La bella y triste historia del prodigioso pianista australiano David Helfgott llevada al cine en 1996 por su compatriota, el director Scott Hicks e interpretada por el genial Geoffrey Rush en “El resplandor de un genio” (tituló original: Shine) no puede ilustrar mejor la imposibilidad de desafiar al subconciente.
El estricto y resentido padre, superviviente del Holocausto, hizo creer al hijo que el mundo era vil y miserable y que sólo el manto familiar podría protegerlo. Pero David, plenamente consciente de su vocación y talento, sabía que para cumplir su sueño tenía que alejarse de ese vínculo. Son las escenas del concurso en Londres, interpretando una de las piezas más difíciles al piano, Concierto para piano número tres de Rachmaninov, donde se muestra con crudeza la trágica lucha interior entre el deseo de éxito y el temor a destacar y poner en peligro su vida. Se desplomó agotado al finalizar su victoriosa interpretación, pero se despertó loco.
Una verdad antropológica sencilla pero fundamental es que el hombre, todo hombre y mujer, vive las palabras que lo habitan. Nuestra memoria es un almacén de palabras que inducen nuestra conducta y modelan nuestra identidad. Todos portamos un diálogo interior que determina nuestras relaciones con el mundo, con los otros y con nosotros mismos. Discursos grabados en nuestra niñez, convicciones aprendidas por experiencias y raudales de palabras que circulan en la vida social para acabar alojadas en nuestro memoria profunda.

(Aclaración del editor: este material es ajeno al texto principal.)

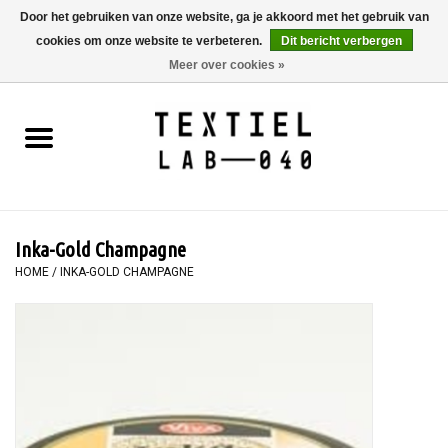
Door het gebruiken van onze website, ga je akkoord met het gebruik van
cookies om onze website te verbeteren.
Dit bericht verbergen
0 Artikelen - €0,00
Meer over cookies »
Home
BOEKEN
TEXTIELVERF
Inka-Gold Champagne
SCHILDEREN
HOME
/
INKA-GOLD CHAMPAGNE
TEXTIEL
WORKSHOPS
SPECIALS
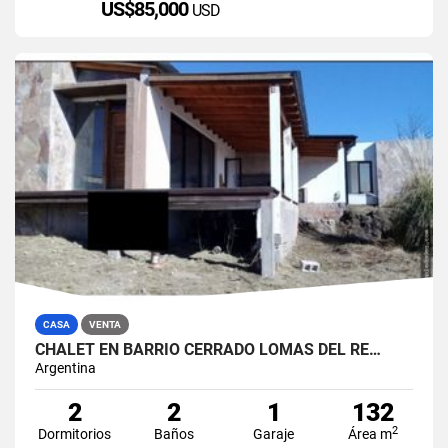
US$85,000
USD
CASA
VENTA
CHALET EN BARRIO CERRADO LOMAS DEL RE…
Argentina
2
2
1
132
2
Dormitorios
Baños
Garaje
Área m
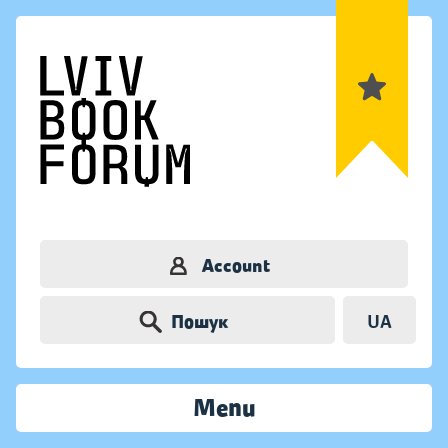
Account
Пошук
UA
Menu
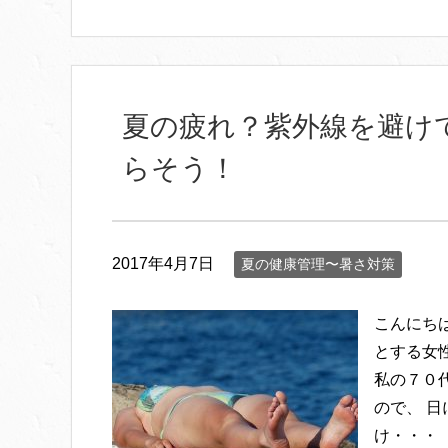
夏の疲れ？紫外線を避け
らそう！
2017年4月7日
夏の健康管理〜暑さ対策
こんにち
とする女
私の７０
ので、 
け・・・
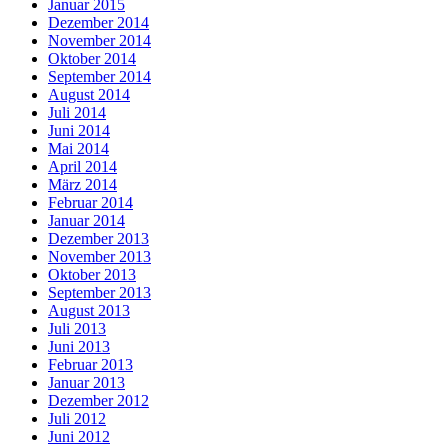
Januar 2015
Dezember 2014
November 2014
Oktober 2014
September 2014
August 2014
Juli 2014
Juni 2014
Mai 2014
April 2014
März 2014
Februar 2014
Januar 2014
Dezember 2013
November 2013
Oktober 2013
September 2013
August 2013
Juli 2013
Juni 2013
Februar 2013
Januar 2013
Dezember 2012
Juli 2012
Juni 2012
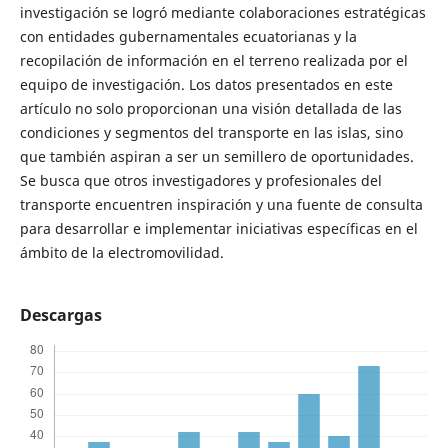
investigación se logró mediante colaboraciones estratégicas
con entidades gubernamentales ecuatorianas y la
recopilación de información en el terreno realizada por el
equipo de investigación. Los datos presentados en este
artículo no solo proporcionan una visión detallada de las
condiciones y segmentos del transporte en las islas, sino
que también aspiran a ser un semillero de oportunidades.
Se busca que otros investigadores y profesionales del
transporte encuentren inspiración y una fuente de consulta
para desarrollar e implementar iniciativas específicas en el
ámbito de la electromovilidad.
Descargas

Incluso en el periodo fetal, los padres ejercen su abrumadora influencia sobre los atributos físicos y mentales de los hijos. Más tarde, los niños graban para siempre comportamientos, creencias y actitudes que al generar rutas neuronales permanentes, actúan como verdades absolutas que moldearán inadvertidamente las potencialidades del hombre en su madurez. Me gusta denominarla programación subconsciente, que no sólo influirá en la conducta sino también en la propia fisiología.
La evolución desarrolló nuevas estructuras neurológicas en el hombre y con ellas, nuevos niveles de conciencia. Cuando los programas subconscientes entran en conflicto con las propuestas que nacen de la cepa de la consciencia, no hay mayor futilidad que razonar contra esos viejos programas subconscientes, ni mayor peligro que enzarzarse en campal batalla contra ellos, como así lo hizo el genial pianista de Shine.
La buena noticia es que podemos evitar ser víctimas de los sabotajes del subconsciente. Se abre la puerta del libre albedrío cuando la consciencia aprende a observar neutralmente esos contenidos y viejas palabras que nos habitan; cuando suspendiendo todo juicio de valor, alumbra las sombras de viejos rencores no resueltos o reabre templadamente viejas heridas para ventilarlas, abrazarlas e integrarlas. Atestigua entonces comportamientos inadecuados que puede detener y ofrecer a cambio creativas respuestas de valor. La puerta se abre cuando afrontamos los dos grandes impostores que son la ignorancia y la falta de consciencia.
Si bien hoy disponemos de métodos más convencionales y rápidos aunque de resultados eventuales, como la fármacoterapia o la psicoterapia, el rescate de la innovadora y antiquísima práctica del silencio, como avenida de apertura a la realidad espiritual, constituye un instrumento privilegiado para mirar más allá de la apariencia de las cosas, para vivir bien la vida, en principios, en coherencia, en valores, y para contemplar desde el corazón –ese centro sagrado- otro lugar donde no hay pensamientos sino observación de pensamientos, donde no hay juicios sino observación de nuestras mezquindades.
Comprometerse con el desarrollo de la consciencia implica la responsabilidad de recorrer el propio camino interior, de aprender a soltar el lastre de esos programas de creencias, rencores y duelos no resueltos que nos relacionan más con el sufrimiento, como fuente de enfermedad, que con el puro dolor, que es parte natural del camino de la vida. El sufrimiento es una negligencia de la mente inatenta que hace drama del dolor y vincula al victimismo y a un discurso interior cargado de veneno. La llegada del dolor puede, sin embargo, iniciarnos en el proceso de apertura del corazón y desvelar que es el momento de cultivar el silencio.